ALTER WAREHOUSE mywarehouse RESUME;

Important

The list of objects returned for an external stage may include one or more “directory blobs”; essentially, paths that end in a forward slash character (/), e.g.:

LIST @my_gcs_stage;

+---------------------------------------+------+----------------------------------+-------------------------------+
| name                                  | size | md5                              | last_modified                 |
|---------------------------------------+------+----------------------------------+-------------------------------|
| my_gcs_stage/load/                    |  12  | 12348f18bcb35e7b6b628ca12345678c | Mon, 11 Sep 2019 16:57:43 GMT |
| my_gcs_stage/load/data_0_0_0.csv.gz   |  147 | 9765daba007a643bdff4eae10d43218y | Mon, 11 Sep 2019 18:13:07 GMT |
+---------------------------------------+------+----------------------------------+-------------------------------+

These blobs are listed when directories are created in the Google Cloud Platform Console rather than using any other tool provided by Google.

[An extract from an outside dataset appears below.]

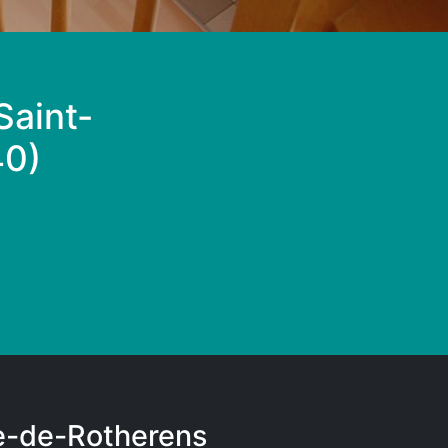
Saint-
40)
ce-de-Rotherens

COPY statements that reference a stage can fail when the object list includes directory blobs. To avoid errors, we recommend using file pattern matching to identify the files for inclusion (i.e. the PATTERN clause) when the file list for a stage includes directory blobs. For an example, see Loading Data Using Pattern Matching (in this topic). Alternatively, set ON_ERROR = SKIP_FILE in the COPY statement.

Loading Data Using Pattern Matching

The following example loads data from files in the named my_gcs_stage stage created in Configuring an Integration for Google Cloud Storage. Using pattern matching, the statement only loads files whose names start with the string sales:

COPY INTO mytable
  FROM @my_gcs_stage
  PATTERN='.*sales.*.csv';

Note that file format options are not specified because a named file format was included in the stage definition.

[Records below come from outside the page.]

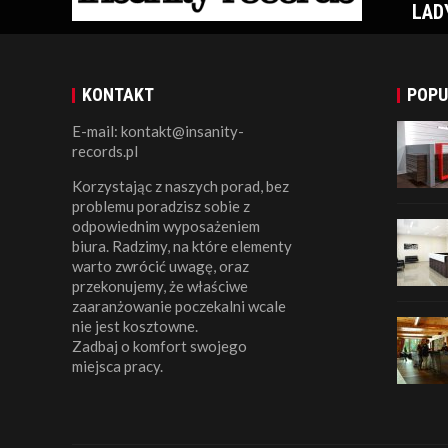
LAD
KONTAKT
POPU
E-mail: kontakt@insanity-
records.pl
Korzystając z naszych porad, bez
problemu poradzisz sobie z
odpowiednim wyposażeniem
biura. Radzimy, na które elementy
warto zwrócić uwagę, oraz
przekonujemy, że właściwe
zaaranżowanie poczekalni wcale
nie jest kosztowne.
Zadbaj o komfort swojego
miejsca pracy.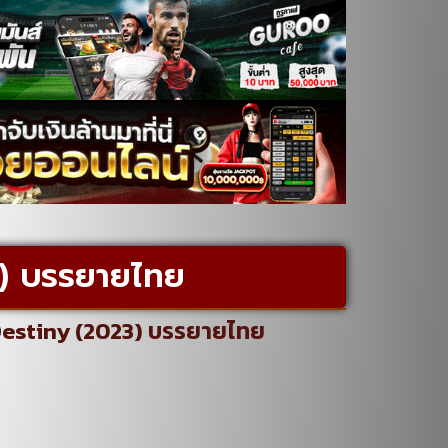
) บรรยายไทย
 Destiny (2023) บรรยายไทย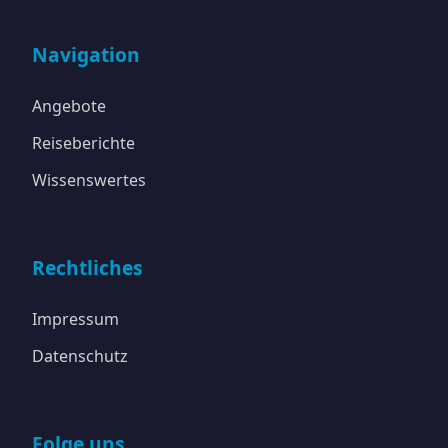
Navigation
Angebote
Reiseberichte
Wissenswertes
Rechtliches
Impressum
Datenschutz
Folge uns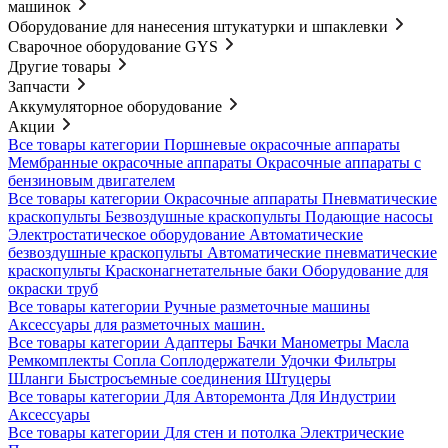
машинок
Оборудование для нанесения штукатурки и шпаклевки
Сварочное оборудование GYS
Другие товары
Запчасти
Аккумуляторное оборудование
Акции
Все товары категории
Поршневые окрасочные аппараты
Мембранные окрасочные аппараты
Окрасочные аппараты с
бензиновым двигателем
Все товары категории
Окрасочные аппараты
Пневматические
краскопульты
Безвоздушные краскопульты
Подающие насосы
Электростатическое оборудование
Автоматические
безвоздушные краскопульты
Автоматические пневматические
краскопульты
Красконагнетательные баки
Оборудование для
окраски труб
Все товары категории
Ручные разметочные машины
Аксессуары для разметочных машин.
Все товары категории
Адаптеры
Бачки
Манометры
Масла
Ремкомплекты
Сопла
Соплодержатели
Удочки
Фильтры
Шланги
Быстросъемные соединения
Штуцеры
Все товары категории
Для Авторемонта
Для Индустрии
Аксессуары
Все товары категории
Для стен и потолка
Электрические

Loading Data Using a Path / Prefix

The following example loads all files with the data/files path (i.e. prefix) in your Cloud Storage bucket using the named my_csv_format file format created in Preparing to Load Data. Note that a path can be combined with pattern matching:

COPY INTO mytable
  FROM gcs://mybucket/data/files
  FILE_FORMAT = (FORMAT_NAME = my_csv_format);

Loading Data Using Ad hoc File Format Options

The following ad hoc example loads data from all files in the Cloud Storage bucket. The COPY command specifies file format options instead of referencing a named file format. This example loads CSV files with a pipe (|) field delimiter. The COPY command skips the first line in the data files:

COPY INTO mytable
  FROM gcs://mybucket/data/files
  STORAGE_INTEGRATION = myint
  FILE_FORMAT = (TYPE = CSV FIELD_DELIMITER = '|' SKIP_HEADER = 1);

Validating Your Data

Before loading your data, you can validate that the data in the uploaded files will load correctly.

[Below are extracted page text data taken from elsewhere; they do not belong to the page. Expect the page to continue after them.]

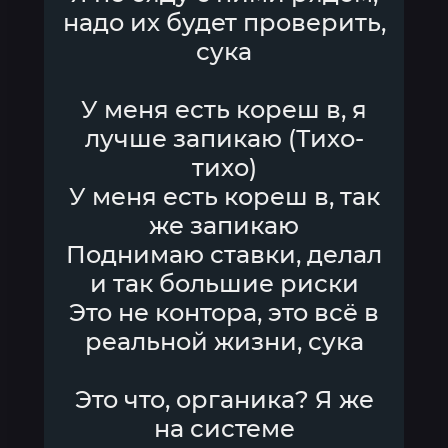
надо их будет проверить,
сука
У меня есть кореш в, я
лучше запикаю (Тихо-
тихо)
У меня есть кореш в, так
же запикаю
Поднимаю ставки, делал
и так большие риски
Это не контора, это всё в
реальной жизни, сука
Это что, органика? Я же
на системе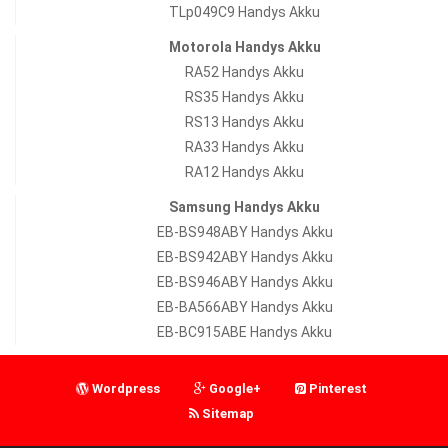
TLp049C9 Handys Akku
Motorola Handys Akku
RA52 Handys Akku
RS35 Handys Akku
RS13 Handys Akku
RA33 Handys Akku
RA12 Handys Akku
Samsung Handys Akku
EB-BS948ABY Handys Akku
EB-BS942ABY Handys Akku
EB-BS946ABY Handys Akku
EB-BA566ABY Handys Akku
EB-BC915ABE Handys Akku
Wordpress
Google+
Pinterest
Sitemap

To validate data in an uploaded file, execute COPY INTO <table> in validation mode using the VALIDATION_MODE parameter. The VALIDATION_MODE parameter returns errors that it encounters in the file. You can then modify the data in the file to ensure it loads without error.

In addition, COPY INTO <table> provides the ON_ERROR copy option to specify an action to perform if errors are encountered in a file during loading.

Monitoring Data Loads

Snowflake retains historical data for COPY INTO commands executed within the previous 14 days. The metadata can be used to monitor and manage the loading process, including deleting files after upload completes:

  • Monitor the status of each COPY INTO <table> command on the History History tab page of the Snowflake web interface.

  • Use the LOAD_HISTORY Information Schema view to retrieve the history of data loaded into tables using the COPY INTO command.